A single red rose I give to you,
To hold for me but for a time.
Then return it to me, is all I ask of you.
This one red rose, when I die,
Addressed simply to, "Who I Knew"
- (Jamie Lauren) -

I need to be able to get on with my life. When I get this way, I gently need to be reminded that I do have a life worth living. And an occasional hug sure doesn't hurt either. I just get so very tired struggling so all the time with how others think I should be. I just want to live at peace with myself and be able to finally be who I really am. If I were to die right now, there would not be anyone, neither family or friends that would recognize my passing. Instead they would mourn the loss of the male husk lying there, without any mention of the true me. Everyone would remember "James," but it's very unlikely that "Jamie" would receive brief mention, if any at all. For without one person, one friend to remember me, it would be as though I had never existed. Hidden and denied by others in life, and forgotten.
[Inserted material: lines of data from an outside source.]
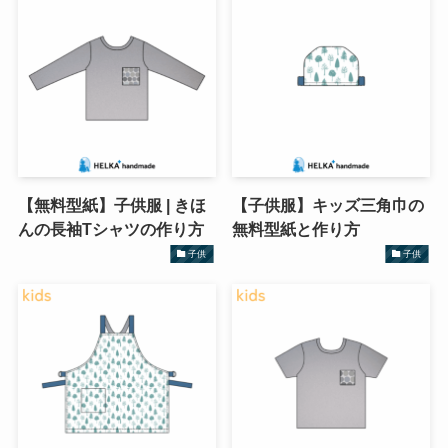
【無料型紙】子供服 | きほ
【子供服】キッズ三角巾の
んの長袖Tシャツの作り方
無料型紙と作り方
子供
子供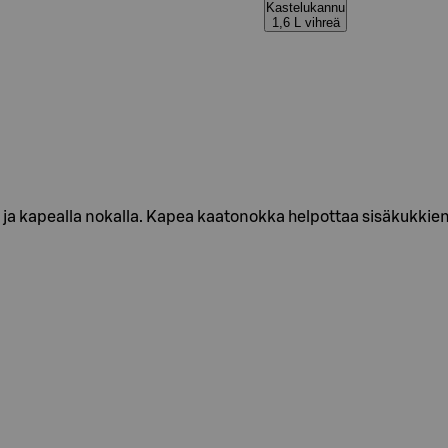
Kastelukannu
1,6 L vihreä
ja kapealla nokalla. Kapea kaatonokka helpottaa sisäkukkien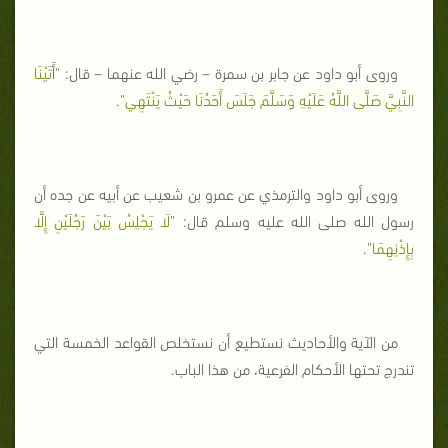
وروى أبو داود عن جابر بن سمرة – رضي الله عنهما – قال: "أَ
تَيْنَا
النَّبِيَّ صَلَّى اللَّهُ عَلَيْهِ وَسَلَّمَ جَلَسَ أَحَدُنَا حَيْثُ يَنْتَهِي
".
وروى أبو داود والترمذي عن عمرو بن شعيب عن أبيه عن جده أن
رسول الله صلى الله عليه وسلم قال: "
لَا يَجْلِسُ بَيْنَ رَجُلَيْنِ إِلَّا
بِإِذْنِهِمَا
".
من الآية والأحاديث نستطيع أن نستخلص القواعد الخمسة التي
تندرج تحتها الأحكام الفرعية، من هذا الباب.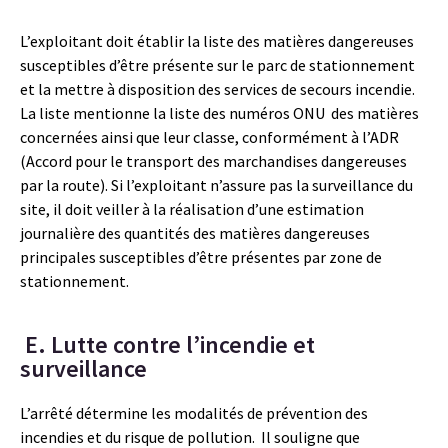
L’exploitant doit établir la liste des matières dangereuses
susceptibles d’être présente sur le parc de stationnement
et la mettre à disposition des services de secours incendie.
La liste mentionne la liste des numéros ONU des matières
concernées ainsi que leur classe, conformément à l’ADR
(Accord pour le transport des marchandises dangereuses
par la route). Si l’exploitant n’assure pas la surveillance du
site, il doit veiller à la réalisation d’une estimation
journalière des quantités des matières dangereuses
principales susceptibles d’être présentes par zone de
stationnement.
E. Lutte contre l’incendie et
surveillance
L’arrêté détermine les modalités de prévention des
incendies et du risque de pollution. Il souligne que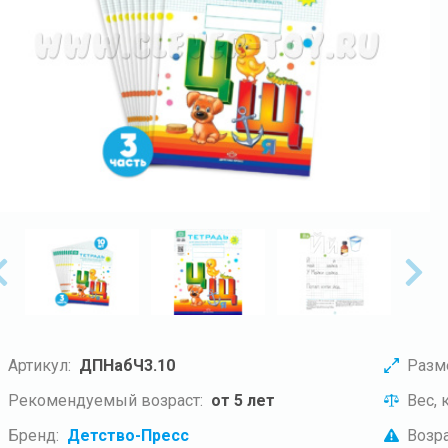
Артикул:
ДПНабЧ3.10
Разм
Рекомендуемый возраст:
от 5 лет
Вес, к
Бренд:
Детство-Пресс
Возра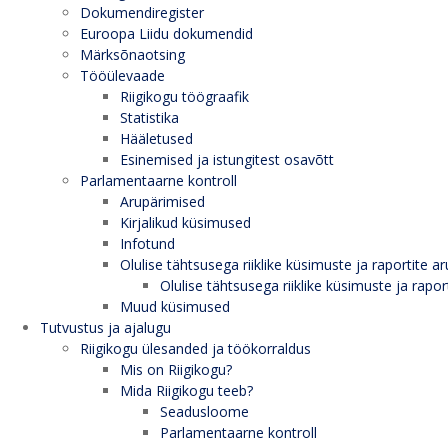
Dokumendiregister
Euroopa Liidu dokumendid
Märksõnaotsing
Tööülevaade
Riigikogu töögraafik
Statistika
Hääletused
Esinemised ja istungitest osavõtt
Parlamentaarne kontroll
Arupärimised
Kirjalikud küsimused
Infotund
Olulise tähtsusega riiklike küsimuste ja raportite ar
Olulise tähtsusega riiklike küsimuste ja rapor
Muud küsimused
Tutvustus ja ajalugu
Riigikogu ülesanded ja töökorraldus
Mis on Riigikogu?
Mida Riigikogu teeb?
Seadusloome
Parlamentaarne kontroll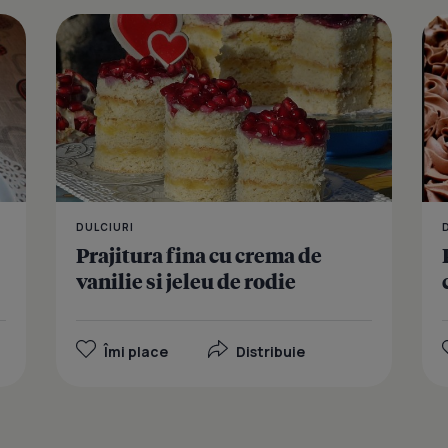
Inima de pis
DULCIURI
Prajitura fina cu crema de
vanilie si jeleu de rodie
Îmi place
Distribuie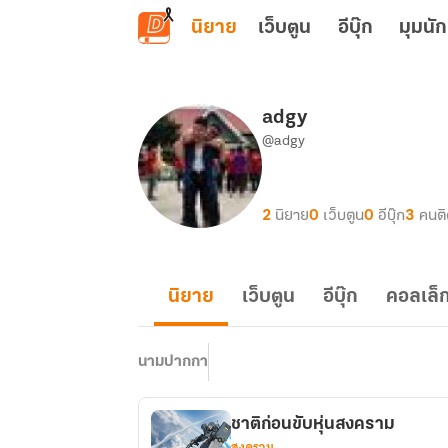
ข้ามไปยังเนื้อหาหลัก
นิยาย
เว็บตูน
อีบุ๊ก
มุมนัก
adgy
@adgy
2
นิยาย
0
เว็บตูน
0
อีบุ๊ก
3
คนต
นิยาย
เว็บตูน
อีบุ๊ก
คอลเล็ก
นามปากกา
ชาติก่อนขับหุ่นสงคราม
สงคราม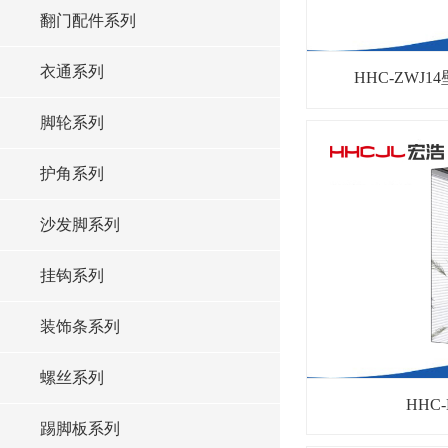
翻门配件系列
衣通系列
HHC-ZWJ
脚轮系列
护角系列
沙发脚系列
挂钩系列
装饰条系列
螺丝系列
HHC
踢脚板系列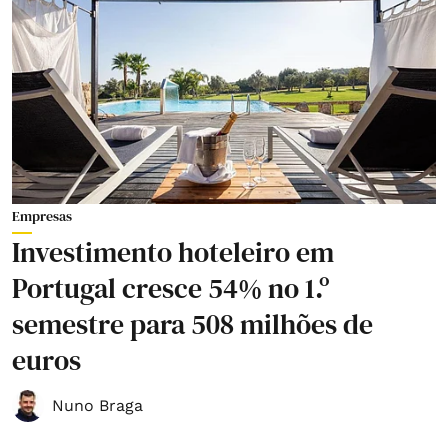
Empresas
Investimento hoteleiro em
Portugal cresce 54% no 1.º
semestre para 508 milhões de
euros
Nuno Braga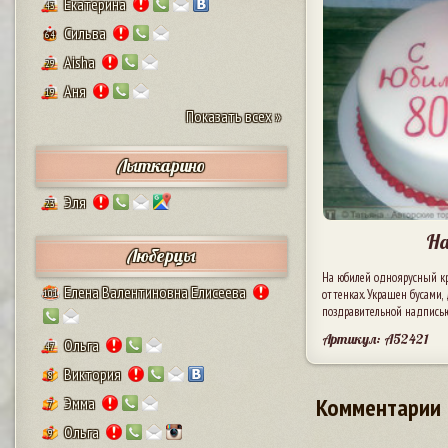
Екатерина
43
Сильва
64
Aisha
29
Аня
19
Показать всех »
Лыткарино
Эля
23
На
Люберцы
На юбилей одноярусный кр
Елена Валентиновна Елисеева
оттенках. Украшен бусами,
101
поздравительной надписью
Артикул: A52421
Ольга
47
Виктория
8
Комментарии
Эмма
7
Ольга
9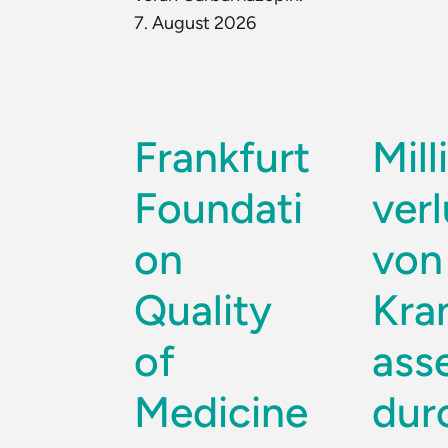
7. August 2026
Frankfurt
Mil
Foundati
ver
on
von
Quality
Kra
of
ass
Medicine
dur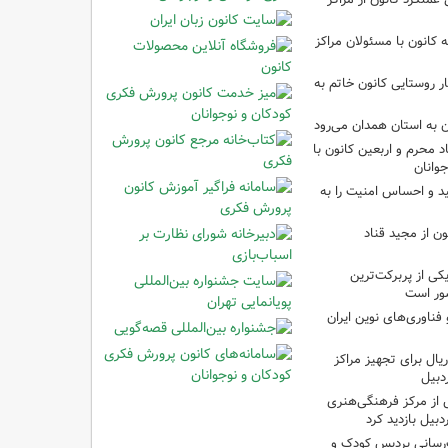
انون با مسئولان مراکز
ر روستایی کانون خاتم به
ن به استان همدان می‌رود
د محرم و اربعین کانون با
وانان
ید و احساس امنیت را به
ن از مجید قناد
ی از پربرکت‌ترین
ور است
ناوری‌های نوین ایران
یلیارد ریال برای تجهیز مراکز
دبیل
 از مرکز فرهنگی‌هنری
بیل بازدید کرد
‌رسانی پردیس کودک و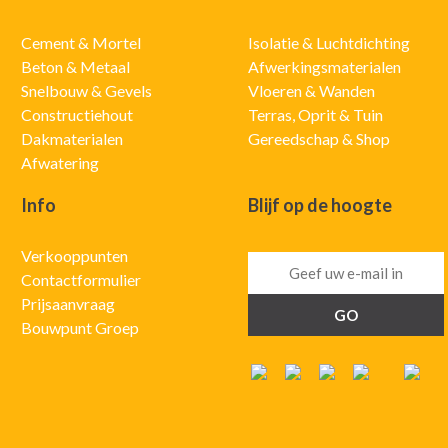
Cement & Mortel
Isolatie & Luchtdichting
Beton & Metaal
Afwerkingsmaterialen
Snelbouw & Gevels
Vloeren & Wanden
Constructiehout
Terras, Oprit & Tuin
Dakmaterialen
Gereedschap & Shop
Afwatering
Info
Blijf op de hoogte
Verkooppunten
Contactformulier
Prijsaanvraag
Bouwpunt Groep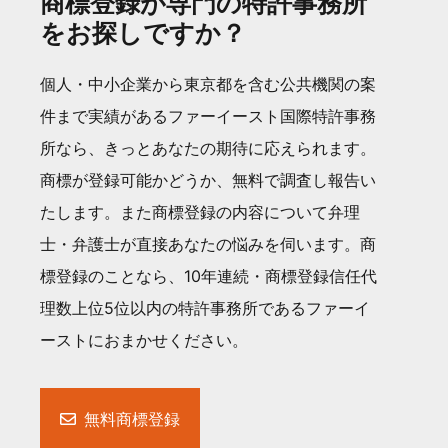
商標登録が専門の特許事務所
をお探しですか？
個人・中小企業から東京都を含む公共機関の案
件まで実績があるファーイースト国際特許事務
所なら、きっとあなたの期待に応えられます。
商標が登録可能かどうか、無料で調査し報告い
たします。また商標登録の内容について弁理
士・弁護士が直接あなたの悩みを伺います。商
標登録のことなら、10年連続・商標登録信任代
理数上位5位以内の特許事務所であるファーイ
ーストにおまかせください。
無料商標登録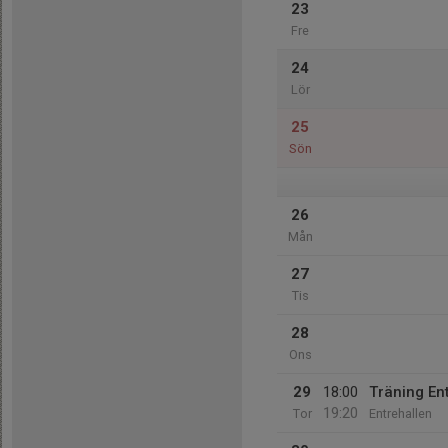
23
Fre
24
Lör
25
Sön
26
Mån
27
Tis
28
Ons
29
18:00
Träning En
19:20
Tor
Entrehallen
I wish I could find that one person, that one close friend, to remember me. Just one red rose laid on a grave that is marked with someone else's name for one forgotten soul is all I ask for, just one small red rose with my name on it. To be one time remembered. I know when I die, I will die alone. There will not be another soul around. I will be totally alone. Of that I'm certain. I've always been alone. In everything I do. So I don't doubt I'll be alone in this too.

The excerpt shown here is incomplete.